By: Mariko Rasmussen, Program Assistant at Women Deliver
Today is Blog Action Day and this year’s topic is water. What does safe water have to do with maternal health? A lot. To significantly improve maternal, newborn, and reproductive health, it requires access to quality care for pregnancy and childbirth. Safe health care requires safe water, as well as basic sanitation and waste management. Infections directly contribute to 36% of newborn deaths and sepsis accounts for 15% of maternal deaths in developing countries. If a hospital lacks adequate plumbing, or a village experiences a water shortage, it makes women and children especially vulnerable to the destructive effects of unsafe water. Contact with unsafe water can result in exposure to a wide variety of bacteria, viruses and parasites and therefore can result in waterborne disease, and in some cases, death. Diarrhea weakens pregnant women’s immune systems and results in morbidity and mortality among infants and children under 5.
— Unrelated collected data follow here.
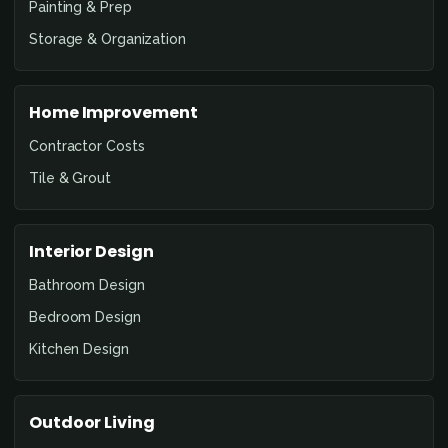
Painting & Prep
Storage & Organization
Home Improvement
Contractor Costs
Tile & Grout
Interior Design
Bathroom Design
Bedroom Design
Kitchen Design
Outdoor Living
Goal 7, target 10 of the Millennium Development Goals aims at halving by 2015 the proportion of people without sustainable access to safe drinking water and basic sanitation. Goal 5 aims at reducing maternal mortality by three-fourths. Water scarcity and lack of hygiene continue to present challenges for women and children, especially women in childbirth. This is an example of the linkages amongst the Millennium Development Goals, and reminds me of the brunch event Accelerating Progress on the MDGs: Delivering for Girls, Women, and Babies co-hosted by Women Deliver, and several UN, NGO, and foundation partner organizations last month.
Mikkel Vestergaard Frandsen spoke at the event about partnerships with the private sector, and his company’s Life Straw® is a great example of social entrepreneurship creating life-saving products for the most vulnerable. LifeStraw® and LifeStraw® Family are complementary point-of-use water filters that help people access safe drinking water both at home and outside. Clean, safe water ensures healthier lives for the immunocompromised, which includes children under 5, pregnant women, and those living with HIV/AIDS. A major topic of discussion at the event was integration and synergy among all the MDGs. According to Michel Sidibe, Executive Director of UNAIDS, it is clear that investing in one MDG will help achieve others. “For me, it is clear: no progress on the MDGs without integration,” he said. Let us continue to work together to reach the MDGs and change the world.